Nicola Alaimo (Murena), Albina Shagimuratova (Argelia), Sergey Romanovsky (Settimio), Lluís Calvet i Pey (Publio), Kezia Bienek (Leontina), André Henriquez (Lucio, Fulvio) ; Opera Rara Chorus, Britten Sinfonia, dir. Carlo Rizzi. Mai 2023.

Opera Rara (2CD) ORC 64. 2h16. Notice en anglais. Synopsis en anglais, français, allemand et italien. Livret en italien et en anglais. Distr. Warner Classics.

 

Créé à Naples en 1828, L’esule di Roma appartient à la veine des opéras à sujet antique dont la vogue avait été lancée par le succès de La Vestale de Spontini, régulièrement reprise au San Carlo de la première en 1811 à 1829. Rome y était le reflet de l’Empire napoléonien mais les Bourbons n’avaient pas manqué d’en récupérer le prestige alors que les fouilles menées à Herculanum venaient de révéler les aspects les plus « vivants » de la culture romaine. Un élément dramatique distingue ce « melodramma eroico » de la production courante des années 1820. C'est l’apparition d’un personnage en proie au doute et au remord, le sénateur Murena, rôle créé par Luigi Lablache, célèbre « basso cantante » des années 1820-1840. Pour des raisons politiques, ce dernier a trahi et fait bannir Settimio aimé de sa fille Argelia désormais promise à Flavio, général dont le triomphe constitue la scène d’introduction.
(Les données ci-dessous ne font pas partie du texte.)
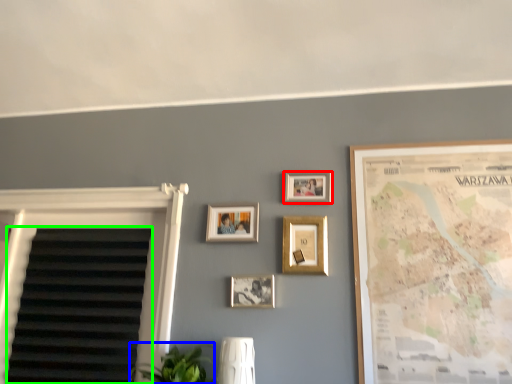 Question: Which is nearer to the picture frame (highlighted by a red box)? plant (highlighted by a blue box) or blind (highlighted by a green box).

Choices:
 (A) plant
 (B) blind

Answer: (A) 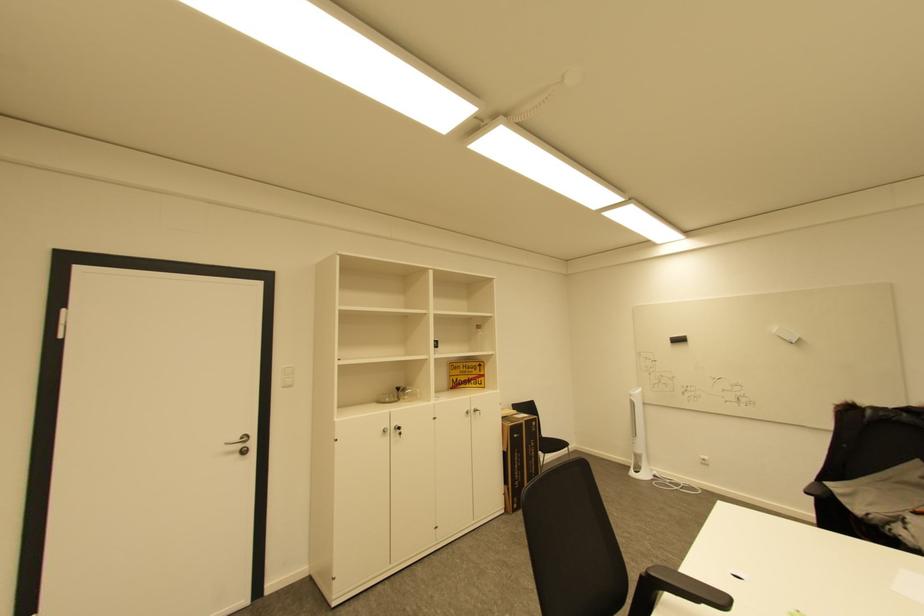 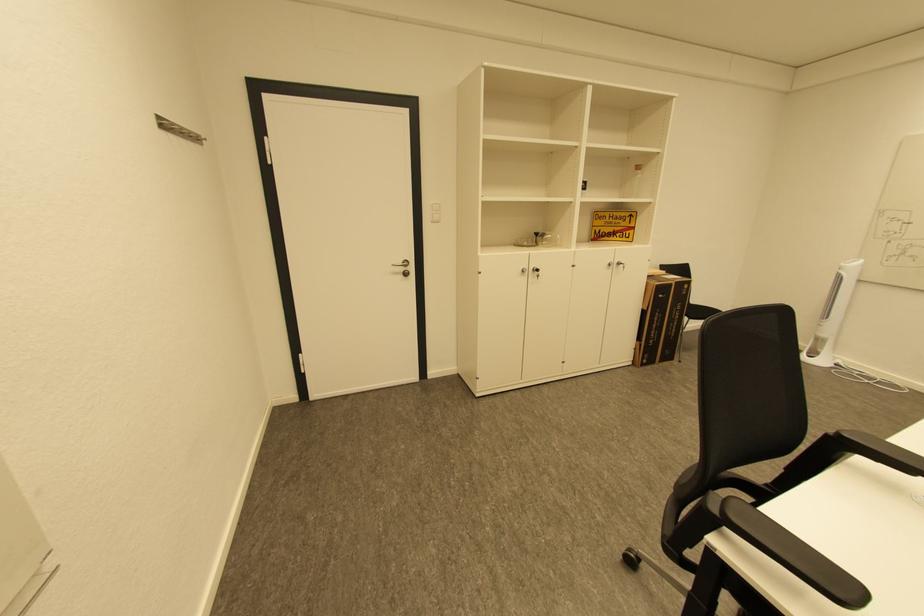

Évidemment, le banni (l'esule) reparait incognito et son arrestation puis sa condamnation à périr, dévoré par les bêtes dans l'arène, ne font qu'accroître la culpabilité de Murena qui, aux limites de la folie, décide de se dénoncer pour sauver l'innocent.

 

Si la première scène du triomphe parait un peu emphatique et conventionnelle avec ses fanfares et son chœur martial, l'entrée de Murena et son style vocal hésitant et décousu introduit un élément original. La musique de Donizetti s'intensifie considérablement au fil de l'action et, après un bel air lyrique d'entrée pour Settimio, son duo avec Argelia appartient à la meilleure veine du compositeur. Mais c'est surtout le grand trio qui clôt le premier acte et remplace le finale concertato habituel qui en constitue la pièce la plus originale. À l'acte II, la très belle scène de la prison et le duo de Murena avec sa fille puis sa scène de folie sont du même niveau. Après un dénouement heureux à l'emporte pièce, le rondo final d'Argelia renvoie tout à fait à l'héritage rossinien. 

 

L'opéra avait déjà été ressuscité en Italie en 1986 dans une production (enregistrée par le label Bongiovanni) dont la distribution, Ernesto Palacio, Cecilia Gasdia, Armando Ariostini et Simone Alaimo, le propre oncle de Nicola Alaimo, faisait oublier par son engagement les quelques limites du live. C'est sans doute le côté « vivant » de la représentation qui manque à la nouvelle version de studio, plus lisse et un peu aseptisée, bien qu'elle découle d'une version de concert donnée au Cadogan Hall de Londres, peu de temps auparavant. Si le nouveau titulaire de Murena – plus baryton que basse – n'a pas tout à fait la même chaleur de timbre et le même naturel expressif que son prédécesseur, il ne démérite pas au plan vocal ni dans la caractérisation et se distingue particulièrement dans sa scène de folie. Dans le rôle-titre, Sergey Romanovsky fait valoir une belle voix centrale de ténor lyrique, rompue au style belcantiste et beaucoup de sensibilité. Brillante et virtuose, Albina Shagimuratova manque parfois un peu de variété et de clair-obscur mais elle s'impose haut la main dans les aspects purement vocaux du rôle. Dans celui épisodique de Publio, Lluís Calvet i Pey paraît un peu pâle et souffre de la comparaison avec le timbre nettement plus coloré du baryton de Murena. Sous la direction de Carlo Rizzi, les chœurs d'Opera Rara et le Britten Sinfonia rendent pleinement justice à l'orchestration raffinée de Donizetti et à son flair dramatique. Comme toujours, avec Opera Rara, l'édition est particulièrement soignée avec deux essais sur l'œuvre elle-même et sur son contexte historique et esthétique. Une découverte du tout premier intérêt.